According to the FBI’s firearm background check data, 2020 is on track to be the biggest years for gun sales since the data began getting tracked in 1999. While background check requests aren’t a one-to-one correlation to a sale — after all, many gun owners like to buy multiple guns — they do indicate the commerce is up.

With data up until October, 32.1 million background checks were requested — that’s up 4 million from last year. According to the federal numbers, Kentucky accounted for 2.5 million of those checks. Only Illinois saw more — 6 million, per the FBI.

Together, the state Lincoln was born in and the state he grew up in accounted for a little more of a quarter of those checks nation wide this year.

While local gun dealers are enjoying the business, the high demand and low supply is a bit of strain. Walk into any gun store around these parts and you’ll be surprised at the bare shelves, the mentions of a handful of bullets here and there.

At Borders Sporting Goods, owner Todd Borders was able to peel himself away for second while two customers looked over an AR-15. Borders said since the first COVID-19 breakouts in March, business has been slamming ever since.

“Our normal busy season usually stops around tax time in April, but then the coronavirus come out the 19th of March and we’ve had a lot of people buying and it’s continued right on through,” Borders said. “The supply chain has slowed way down. A lot of factories are closed or they’re working half-staff.”

Ammunition — because a gun without a bullet is nothing more than an expensive paper weight — is experiencing a huge shortage, according to Borders. Summer production on basic hunting rounds, such as the .270 caliber, didn’t happen this year, so a lot of hunters this season are having to conserve their rounds, Borders said.

“I kind of hate for those who like to go out deer hunting,” Borders said.

Looking at the national trends, background checks skyrocketed during the initial roll out of COVID restrictions, jumping from 2.8 million in February to 3.7 million in March. Interestingly enough, Kentucky actually saw a decrease — 398,247 background checks in February and 235,305 in March.

In June, as protests and street clashes erupted in major cities across the country in the wake of the George Floyd killing, background checks saw a similar spike, to about 3.9 million that month.

Kentucky was no different, seeing nearly 400,000 background checks in both May and June that year.

Over at Bare Arms, company vice president Mike Crawford said both of those events have “skyrocketed” the sales of guns.

The biggest group of customers he’s seen this year are first-time gun buyers — overwhelmingly, they’re gravitating toward pistols.

“It’s just a crazy time right now with everything going on,” Crawford said. “People are buying to protect themselves and their families.”

At first, Crawford said he expected things to slow down, but now the business is having to adjust to a new normal.

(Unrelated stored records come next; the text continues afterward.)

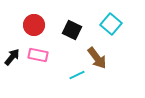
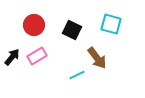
cyan square: rotated 25 degrees counterclockwise
pink rectangle: moved 1 px left, 1 px down; rotated 42 degrees counterclockwise
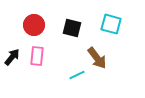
black square: moved 2 px up; rotated 12 degrees counterclockwise
pink rectangle: rotated 54 degrees counterclockwise
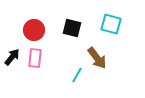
red circle: moved 5 px down
pink rectangle: moved 2 px left, 2 px down
cyan line: rotated 35 degrees counterclockwise
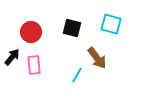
red circle: moved 3 px left, 2 px down
pink rectangle: moved 1 px left, 7 px down; rotated 12 degrees counterclockwise
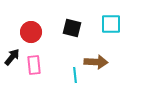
cyan square: rotated 15 degrees counterclockwise
brown arrow: moved 1 px left, 4 px down; rotated 50 degrees counterclockwise
cyan line: moved 2 px left; rotated 35 degrees counterclockwise
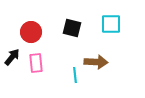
pink rectangle: moved 2 px right, 2 px up
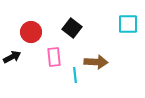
cyan square: moved 17 px right
black square: rotated 24 degrees clockwise
black arrow: rotated 24 degrees clockwise
pink rectangle: moved 18 px right, 6 px up
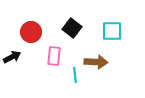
cyan square: moved 16 px left, 7 px down
pink rectangle: moved 1 px up; rotated 12 degrees clockwise
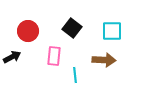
red circle: moved 3 px left, 1 px up
brown arrow: moved 8 px right, 2 px up
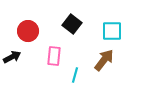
black square: moved 4 px up
brown arrow: rotated 55 degrees counterclockwise
cyan line: rotated 21 degrees clockwise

“We’re kind of used to it now,” Crawford said. “We can’t get stuff like we’d like to. But we still have stuff coming in, stuff coming to the shelves. Ammo, it trickles in — it’s just a lot less.”

The latest data shows another bump both statewide and nationally in October. With the election of Joe Biden as the President of the United States, gun stores are seeing a bump from that as well. Both Borders and Crawford said they’ve seen a modest increase due to possible tightening of gun regulations, particularly in regards to high-capacity magazines.